In fundraising rounds leading up to October 2017, Neumann was able to sell shares or take loans (against the values of his shares) worth $700 million, a highly unusual amount of personal financial gain before the company goes public. So even if WeWork goes bankrupt tomorrow, Neumann himself will be just fine; he’s set up a personal family office to manage his commitments to personal investing and philanthropy.

That hasn’t sat well with employees, who don’t want to see their leaders enrich themselves while the rank-and-file toils at their feet.

“I feel terrible for the employees there and none of them were given the option to liquidate when Adam bamboozled $700M out of the company,” one former employee wrote on Twitter.

That’s not entirely true. Some employees were indeed able to sell shares twice along the way, just like Neumann was. The most recent sale opportunity, in January 2019, offered employees $54 per share if they sold their equity to SoftBank, WeWork’s largest outside shareholder, according to WeWork’s financial prospectus, at an overall valuation of around $23 billion.

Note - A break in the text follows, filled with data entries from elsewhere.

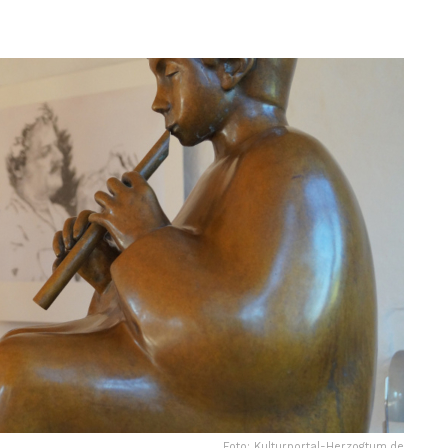
Foto: Kulturportal-Herzogtum.de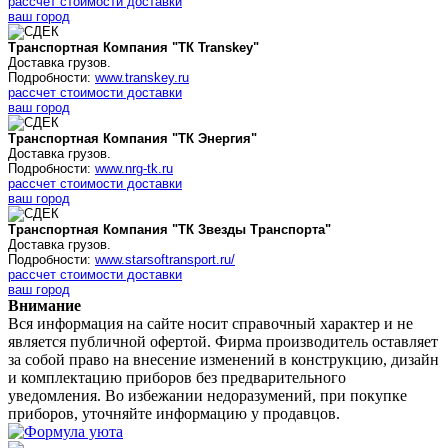
рассчет стоимости доставки
ваш город
Транспортная Компания "ТК Transkey"
Доставка грузов.
Подробности:
www.transkey.ru
рассчет стоимости доставки
ваш город
Транспортная Компания "ТК Энергия"
Доставка грузов.
Подробности:
www.nrg-tk.ru
рассчет стоимости доставки
ваш город
Транспортная Компания "ТК Звезды Транспорта"
Доставка грузов.
Подробности:
www.starsoftransport.ru/
рассчет стоимости доставки
ваш город
Внимание
Вся информация на сайте носит справочный характер и не
является публичной офертой. Фирма производитель оставляет
за собой право на внесение изменений в конструкцию, дизайн
и комплектацию приборов без предварительного
уведомления. Во избежании недоразумений, при покупке
приборов, уточняйте информацию у продавцов.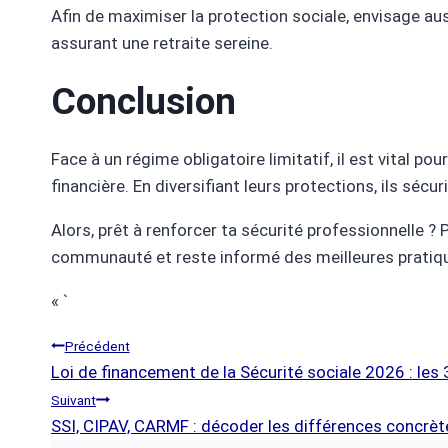
Afin de maximiser la protection sociale, envisage aus
assurant une retraite sereine.
Conclusion
Face à un régime obligatoire limitatif, il est vital 
financière. En diversifiant leurs protections, ils sécu
Alors, prêt à renforcer ta sécurité professionnelle 
communauté et reste informé des meilleures pratique
« `
Navigation
Précédent
Loi de financement de la Sécurité sociale 2026 : le
De
Suivant
SSI, CIPAV, CARMF : décoder les différences concrète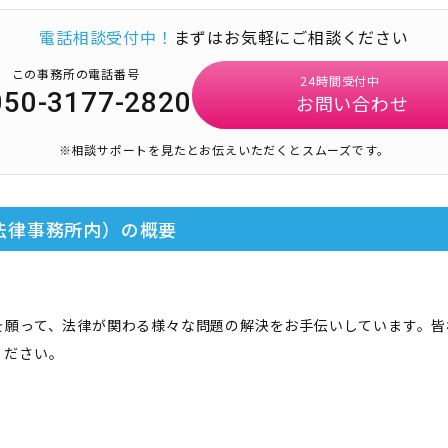
電話相談受付中！
まずはお気軽にご相談ください
この事務所の電話番号
24時間受付中
050-3177-2820
お問い合わせ
※相談サポートを見たとお伝えいただくとスムーズです。
法律事務所内）
の概要
を願って、法律が関わる様々な問題の解決をお手伝いしています。皆
ください。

Not everyone was eligible to sell, nor did everyone take that opportunity. Those who did are, with the benefit of hindsight, thankful.

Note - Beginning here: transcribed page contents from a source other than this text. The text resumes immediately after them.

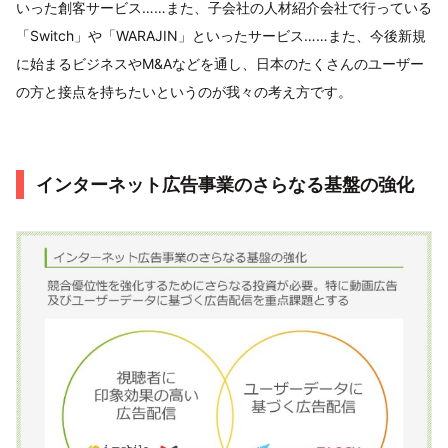
いった創客サービス……また、子会社の人材紹介会社で行っている
「Switch」や「WARAJIN」といったサービス……また、今後新規
に始まるビジネスやM&Aなどを通し、日本のたくさんのユーザー
の方と接点を持ちたいというのが我々の考え方です。
インターネット広告事業のさらなる基盤の強化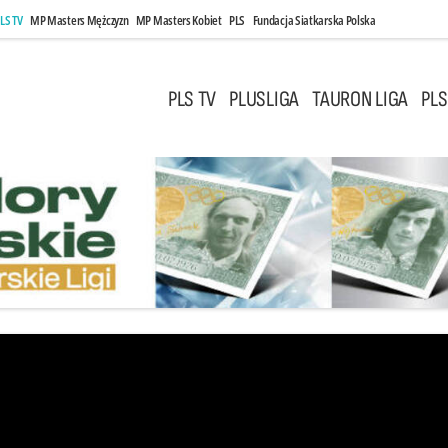
LS TV
MP Masters Mężczyzn
MP Masters Kobiet
PLS
Fundacja Siatkarska Polska
PLS TV
PLUSLIGA
TAURON LIGA
PLS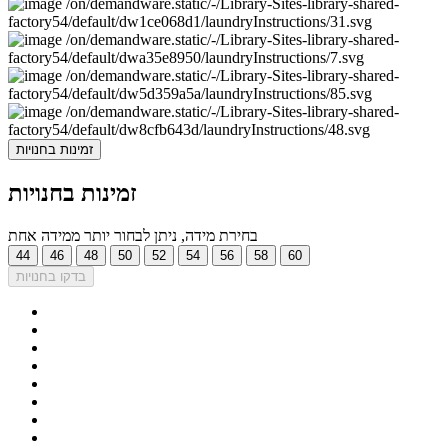
זמינות בחנויות
זמינות בחנויות
בחירת מידה, ניתן לבחור יותר ממידה אחת
44
46
48
50
52
54
56
58
60
בדקו בחנויות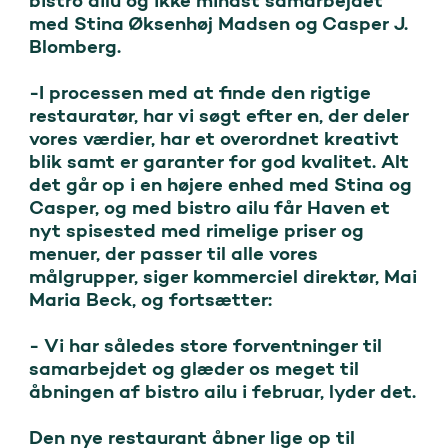
bistro ailu og ikke mindst samarbejdet 
med Stina Øksenhøj Madsen og Casper J. 
Blomberg.

-I processen med at finde den rigtige 
restauratør, har vi søgt efter en, der deler 
vores værdier, har et overordnet kreativt 
blik samt er garanter for god kvalitet. Alt 
det går op i en højere enhed med Stina og 
Casper, og med bistro ailu får Haven et 
nyt spisested med rimelige priser og 
menuer, der passer til alle vores 
målgrupper, siger kommerciel direktør, Mai 
Maria Beck, og fortsætter:

- Vi har således store forventninger til 
samarbejdet og glæder os meget til 
åbningen af bistro ailu i februar, lyder det.

Den nye restaurant åbner lige op til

“I don’t want anything to do with WeWork, so I’m happy I sold my shares and got out of there,” another former employee, who sold his stake in mid-2017, told Recode. “I feel bad for people who believed they could get more money by staying on instead of selling to SoftBank when they had the chance.”

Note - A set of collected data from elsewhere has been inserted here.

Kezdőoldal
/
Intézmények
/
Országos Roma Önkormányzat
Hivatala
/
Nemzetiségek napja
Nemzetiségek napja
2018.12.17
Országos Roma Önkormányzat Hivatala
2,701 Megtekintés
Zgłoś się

For those current and former employees who didn’t sell, they face a long road to turning WeWork’s pay packages — which are heavy on equity, in the betting spirit of all Silicon Valley employee contracts — into real money for a home or to pay off lingering student loans. It isn’t clear when the IPO, after which employees can easily sell their shares for cash, will happen. Nor is it known whether they’ll have another chance to sell their shares to an investor like SoftBank again.

If WeWork’s valuation does drop precipitously, as appears likely, the company could choose to “reprice” some employees’ options or issue additional ones. Those would be ways for the company to make its employees whole by sweetening their equity packages. But there’s no guarantee WeWork will do that.

Now, contrast this to what happened at another company with its own financial turmoil — but where the valuation game played out very differently.

Over at Juul — the leading seller of e-cigarettes — when they achieved a sky-high paper valuation following a minority investment at a price tag of $38 billion, the board gave a fat payout to its employees. Juul’s 1,500 workers received a total of $2 billion when the company received that rich valuation, paying employees $150 for each Juul share they owned.

It was an arrangement that longtime startup observers had never heard of before, employees being paid an average of $1 million in cold, hard, immediate cash. The payout was, among other reasons, apparently a way to quell unrest about selling more than a third of the company to tobacco giant Altria.

So when Juul CEO Kevin Burns was ousted last week amid a federal crackdown on the vaping industry — including a criminal inquiry that could potentially spell doom for the company — there surely was a pang of concern and chaos that gripped the $38 billion startup.

But what’s different about this and WeWork? Who knows what will happen to Juul’s value in the next few months, but its employees are already millionaires.

“The worst off are always the employees because they have stock options, they work long hours on the promise of a rocket ship, and in most cases they’re not successful,” said Epstein. But Juul, he said, was an outlier. “At least they got paid, and it’s a great story for employees.”

That’s when a valuation mattered. But it’s often the exception rather than the rule.

One former WeWork employee said he’s hoping to take that lesson to his next job. He recalled his orientation in his opening days at WeWork where leaders emphasized the equity he’d receive. He began to imagine his life when he had some real money behind him.

“What does that really mean? Can I eat equity? Can I spend equity?” the former employee says now. “This whole idea of a valuation being an incentive to work for a company? It might be a fallacy for me at this point.”